On this page
Binary Checksum Verification
Verify downloaded binaries haven't been tampered with using SHA256 checksums.
Six months ago, I was writing a Dockerfile that downloaded the AWS ECR credential helper. curl -sL, pipe to a path, chmod +x, done. It worked. It passed CI. It shipped to production. And the entire time, I had no way of knowing whether the binary I downloaded was the one AWS published or something an attacker swapped in at the CDN level.

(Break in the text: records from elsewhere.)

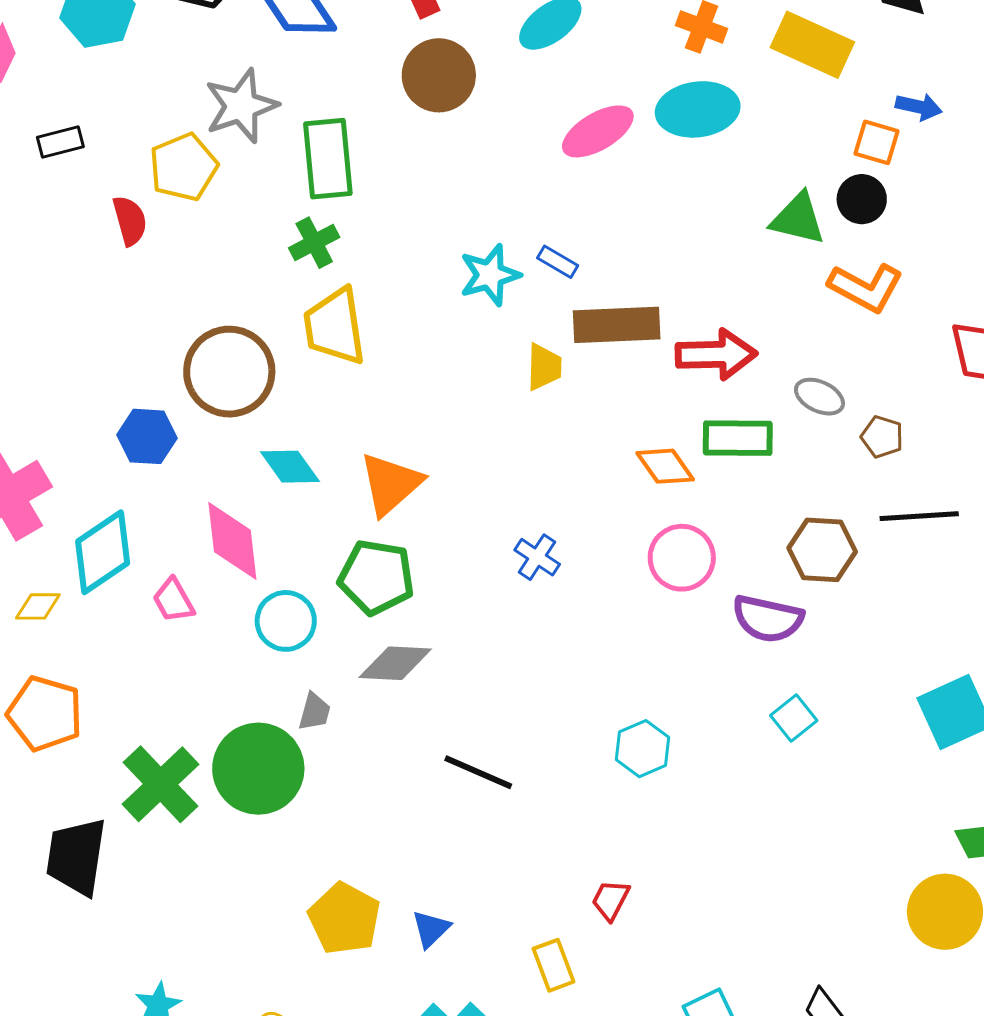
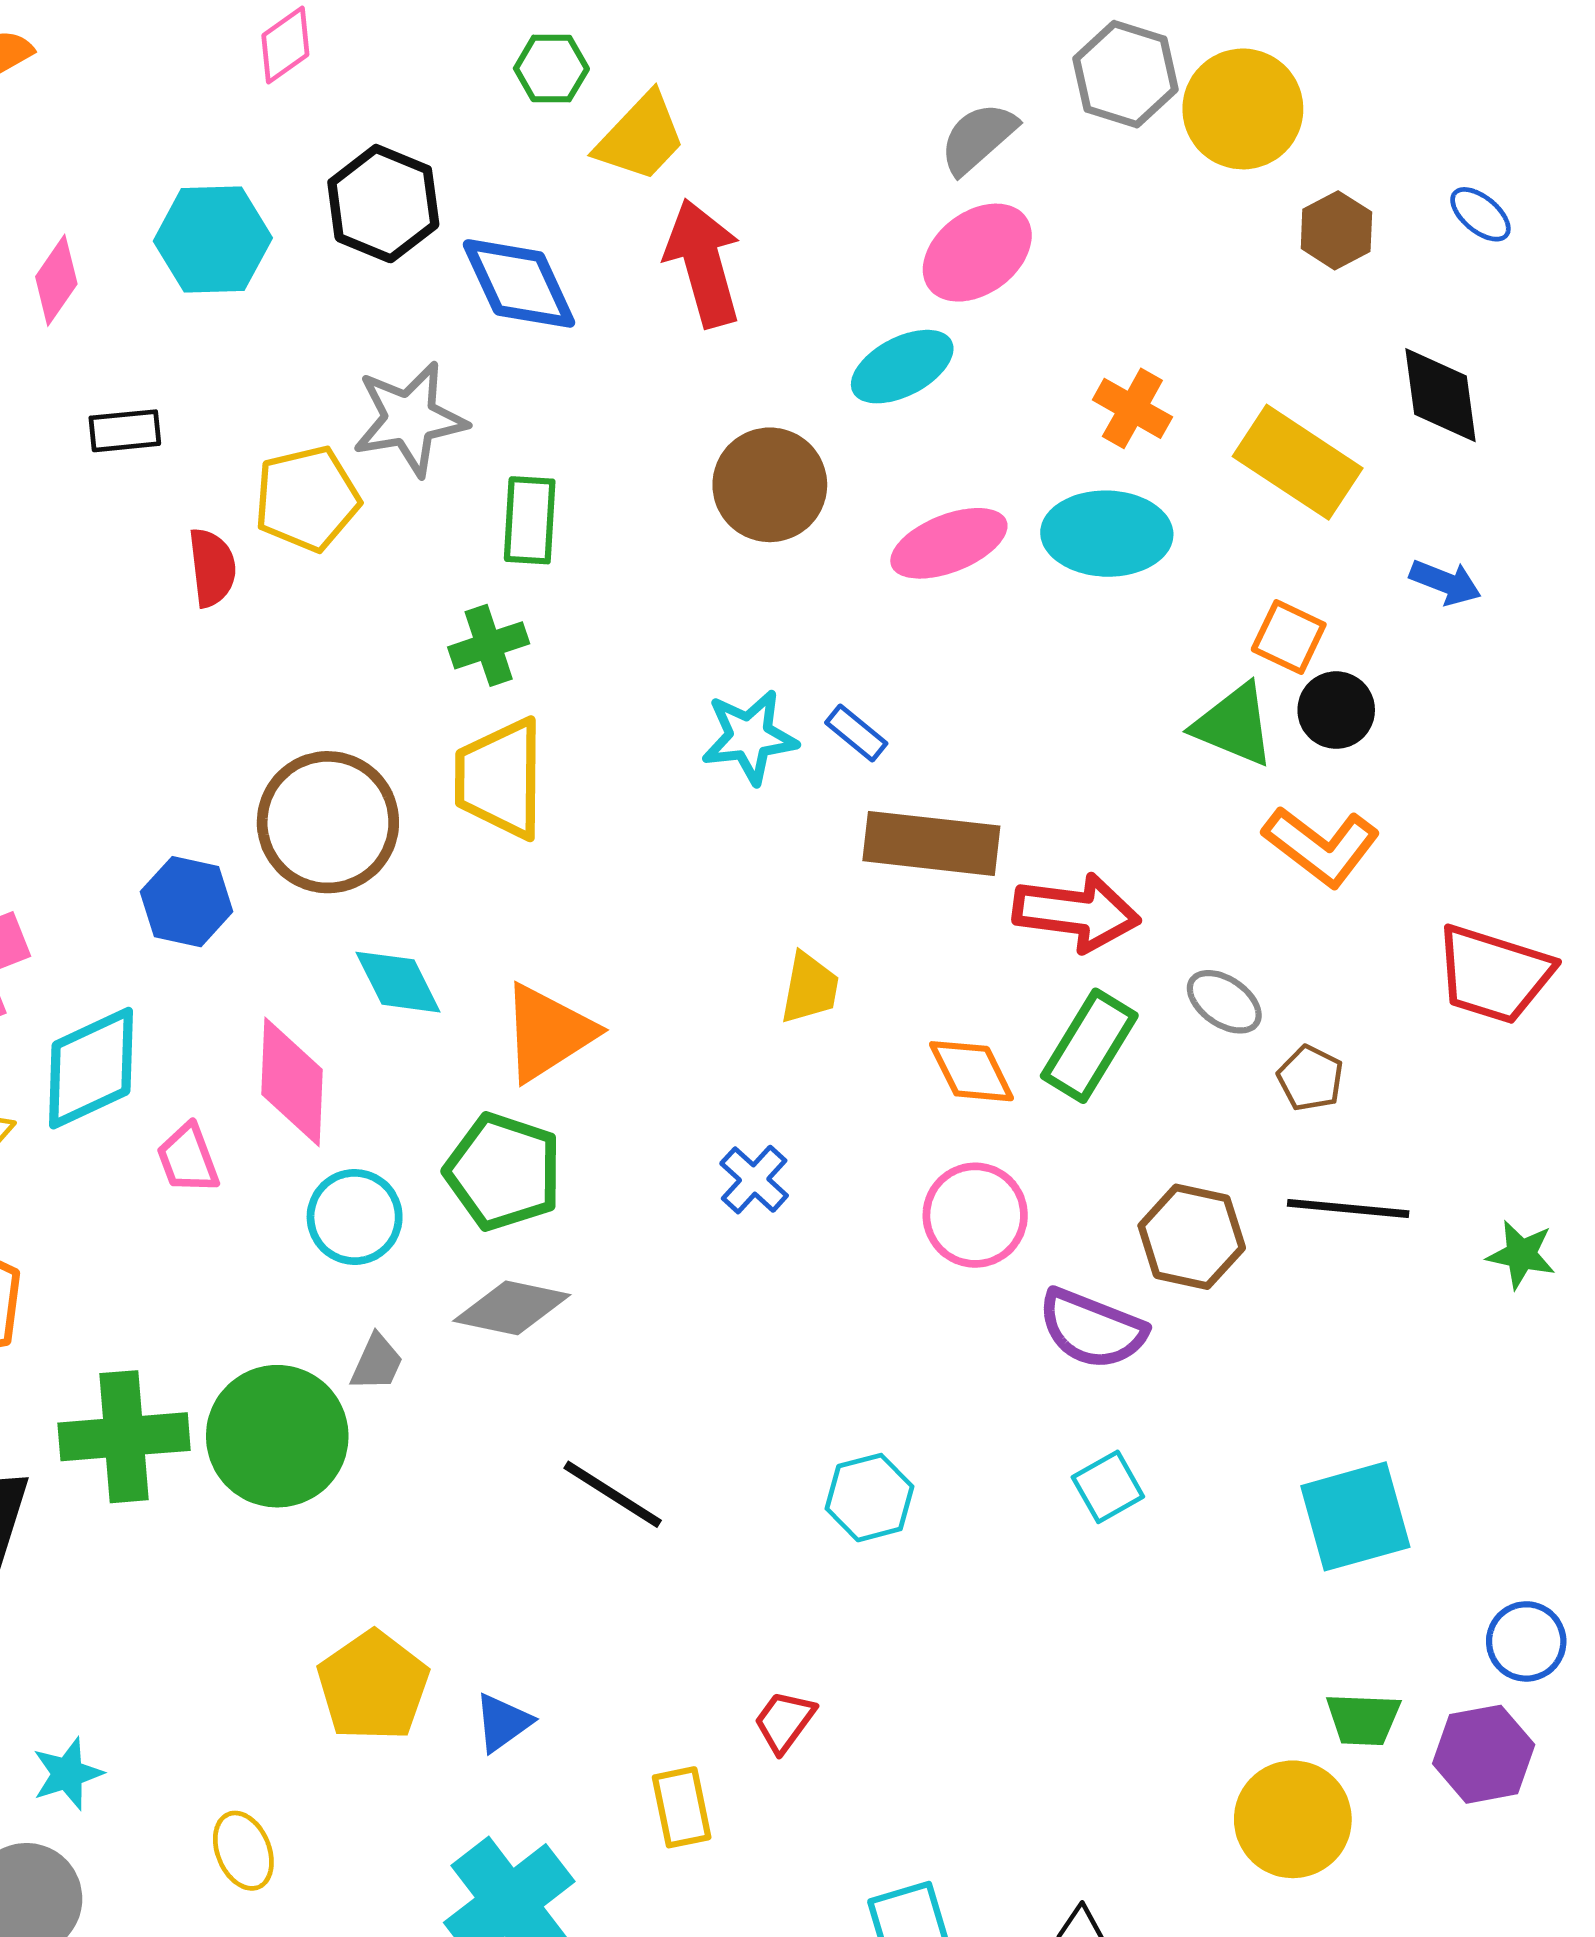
brown circle: (439, 75) -> (770, 485), moved
orange square: (876, 142) -> (1289, 637), moved
green rectangle: (328, 159) -> (530, 520), size x0.7
yellow trapezoid: (544, 367) -> (810, 988), moved
green rectangle: (738, 438) -> (1089, 1046), turned -68
green cross: (161, 784) -> (124, 1437), turned 30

That gap between “it works” and “it’s safe” is where supply chain attacks live.
Why This Matters
When you install something through a package manager like apt or pip, the manager verifies package signatures behind the scenes. But when you download a raw binary with curl — which happens constantly in Dockerfiles — no one is checking anything. The attack scenario is straightforward:
- An attacker compromises the download server or CDN
- They replace the legitimate binary with a malicious version
- Your Dockerfile downloads and installs malware
- That malware runs with your container’s permissions
This is not theoretical. The Codecov breach happened through a modified bash uploader script. The SolarWinds attack happened through a tampered build artifact. Verifying checksums is the minimum viable defense against this class of attack.
How Checksum Verification Works
The concept is straightforward: the publisher computes a SHA256 hash of the binary and publishes it alongside the download. You download the binary, compute its hash yourself, and compare. If they match, the file is intact. If they differ, someone changed the file.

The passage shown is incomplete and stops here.